The particle discovered last summer during experiments at the Large Hadron Collider (LHC) is looking more than ever like a Higgs boson, according to preliminary results released at the Moriond Conference this week in La Thuile, Italy.

After analyzing data from 2000 trillion collisions of subatomic particles — more than twice as much as the data that led to the original discovery last year — physicists working on the CMS (compact muon solenoid) and ATLAS (A Toroidal LHC ApparatuS) experiments say they are confident that the particle they discovered is the Standard Model Higgs. The Standard Model of physics describes the fundamental particles from which we, and every visible thing in the universe, are made, and the forces acting between them. (See: Search for Higgs Boson at LHC Reveals New Particle)

“The preliminary results with the full 2012 data set are magnificent,” said Joe Incandela, a professor at the University of California, Santa Barbara, and a spokesman for the CMS experiment at CERN (European Organization for Nuclear Research). “To me, it is clear that we are dealing with a Higgs boson, though we still have a long way to go to know what kind of Higgs boson it is.”
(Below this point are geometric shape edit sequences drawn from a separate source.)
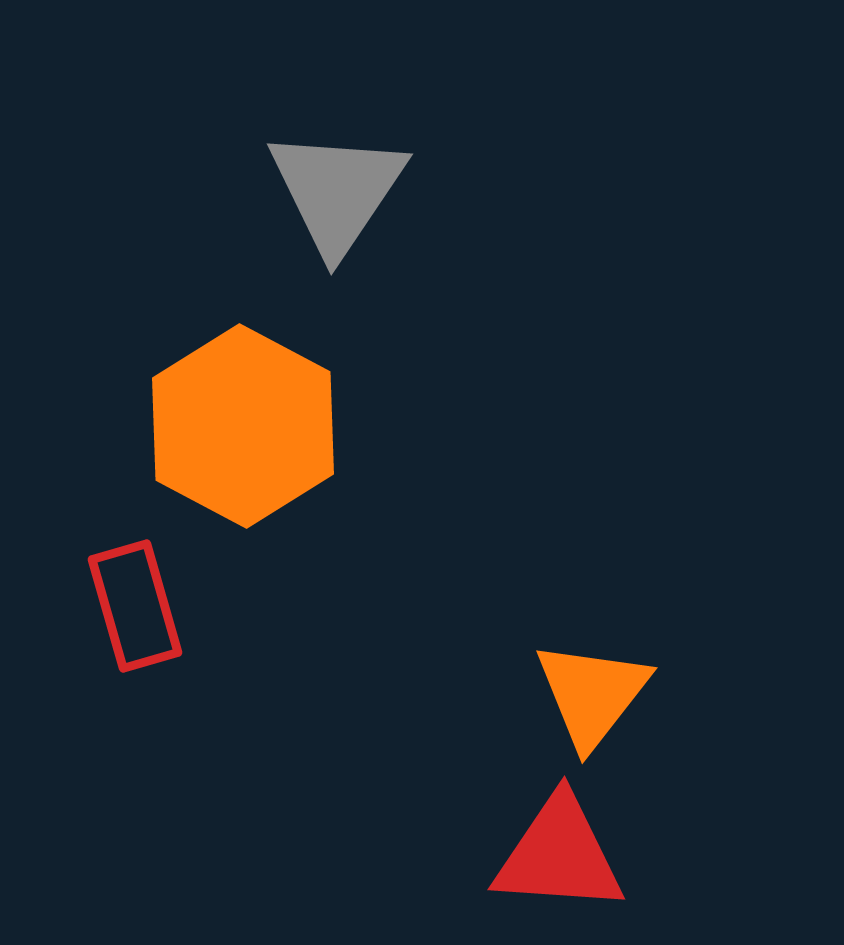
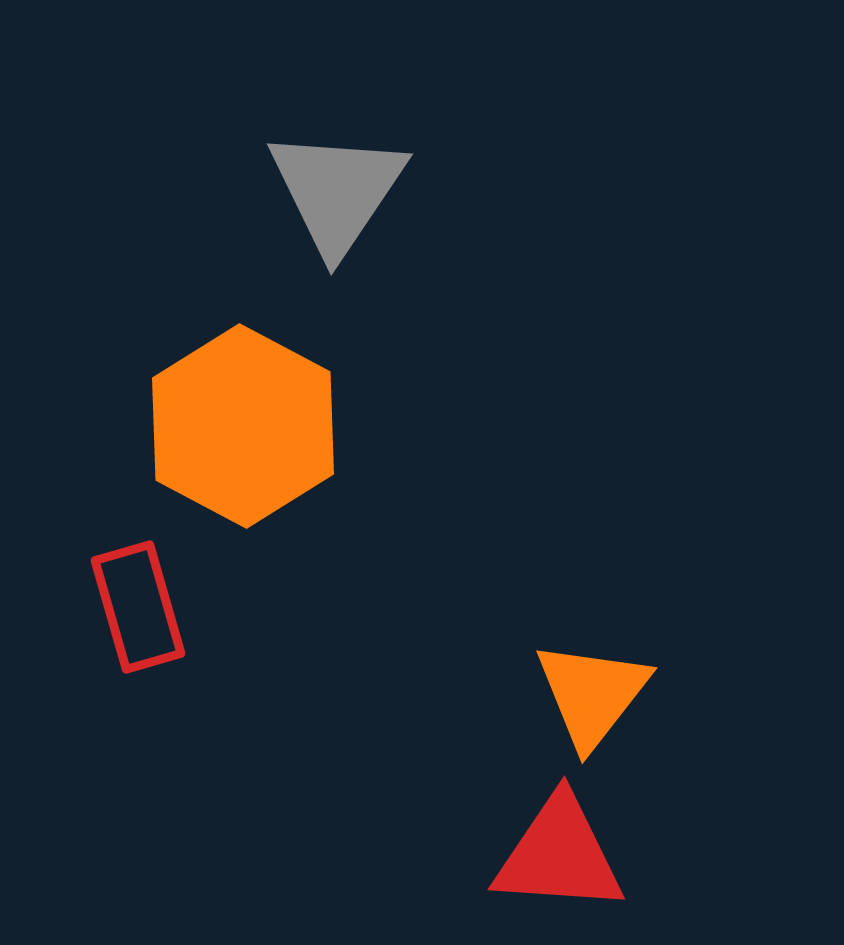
red rectangle: moved 3 px right, 1 px down
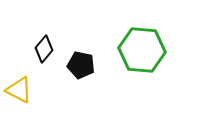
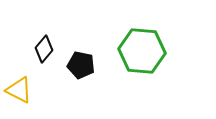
green hexagon: moved 1 px down
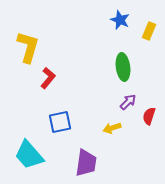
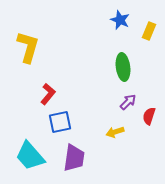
red L-shape: moved 16 px down
yellow arrow: moved 3 px right, 4 px down
cyan trapezoid: moved 1 px right, 1 px down
purple trapezoid: moved 12 px left, 5 px up
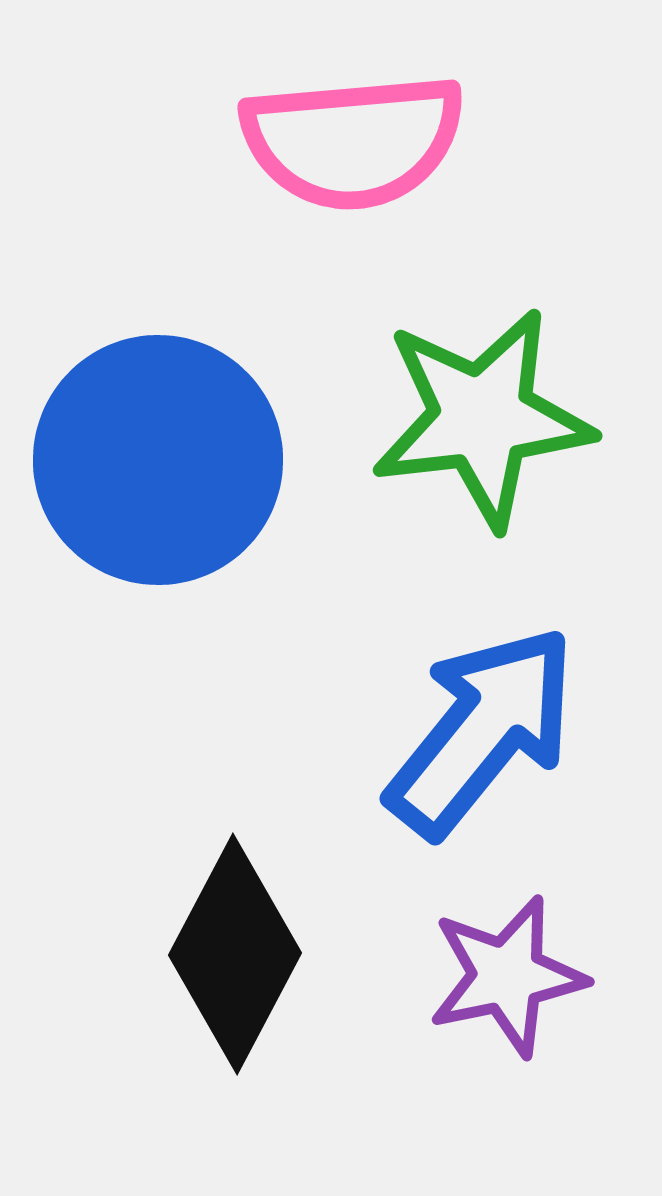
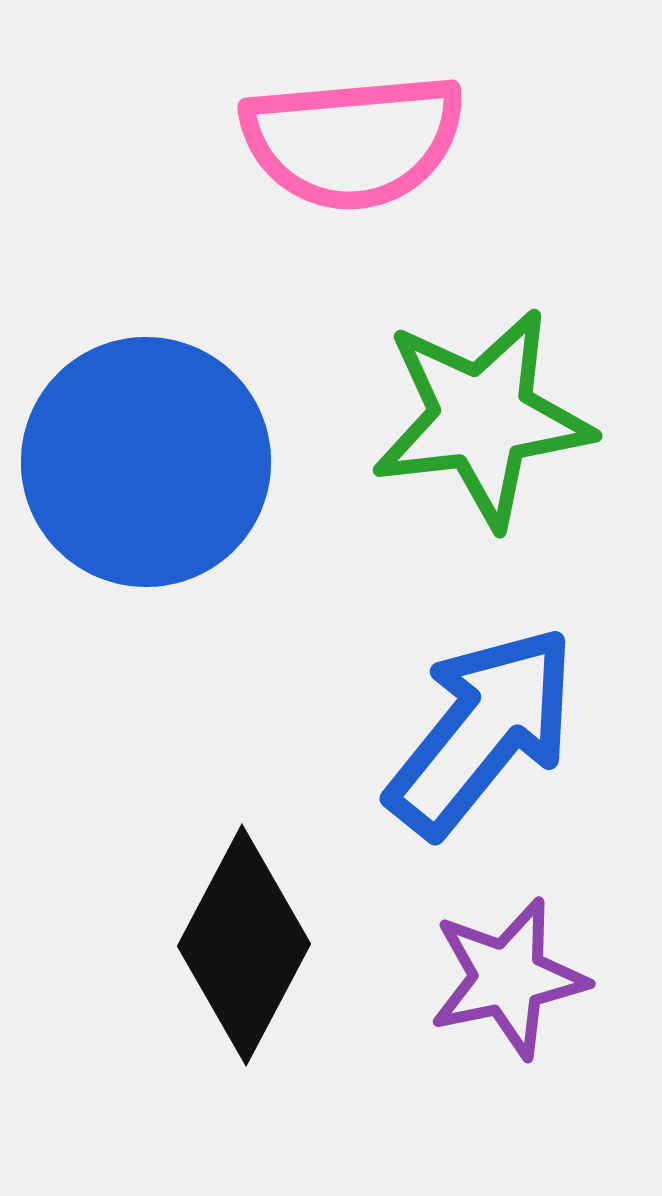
blue circle: moved 12 px left, 2 px down
black diamond: moved 9 px right, 9 px up
purple star: moved 1 px right, 2 px down
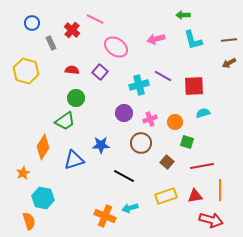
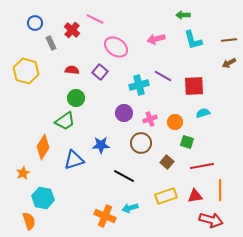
blue circle: moved 3 px right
Remote Operations Center at Fermilab. Courtesy of BNL.

“Clear evidence that the new particle is the Standard Model Higgs boson still would not complete our understanding of the universe,” said Patty McBride, head of the CMS Center at Fermi National Accelerator Laboratory (Fermilab) in Batavia, Ill. “We still wouldn’t understand why gravity is so weak, and we would have the mysteries of dark matter to confront. But it is satisfying to come a step closer to validating a 48-year-old theory.”

Scientists have specific predictions for how often a Standard Model Higgs boson of a certain mass will decay into different patterns of particles. The detection of the boson is a very rare event — it takes about 1 trillion proton-proton collisions for each observed event. To characterize all of the decay modes will require much more data from the LHC; however, the latest results indicate that the particle is sticking to the Standard Model’s script.

“When we discovered the particle, we knew we found something significant,” ATLAS scientist and New York University professor Kyle Cranmer said. “Now we’re just trying to establish the properties.”

CERN’s collider is down for two years of maintenance and upgrades, but researchers will continue to study the data collected before the shutdown to determine whether the particle is a Standard Model Higgs boson or something more surprising.

More than 1700 scientists and graduate students from US institutions — including 89 American universities and seven Department of Energy (DoE) national laboratories — helped design, build and operate the LHC accelerator and its four particle detectors. The US, through the DoE’s Office of Science and the National Science Foundation, provides support for research and detector operations at the LHC and also supplies computing for the ATLAS and CMS experiments. Fermi National Accelerator Laboratory and Brookhaven National Laboratory host the US contingents of the CMS and ATLAS experiments, respectively.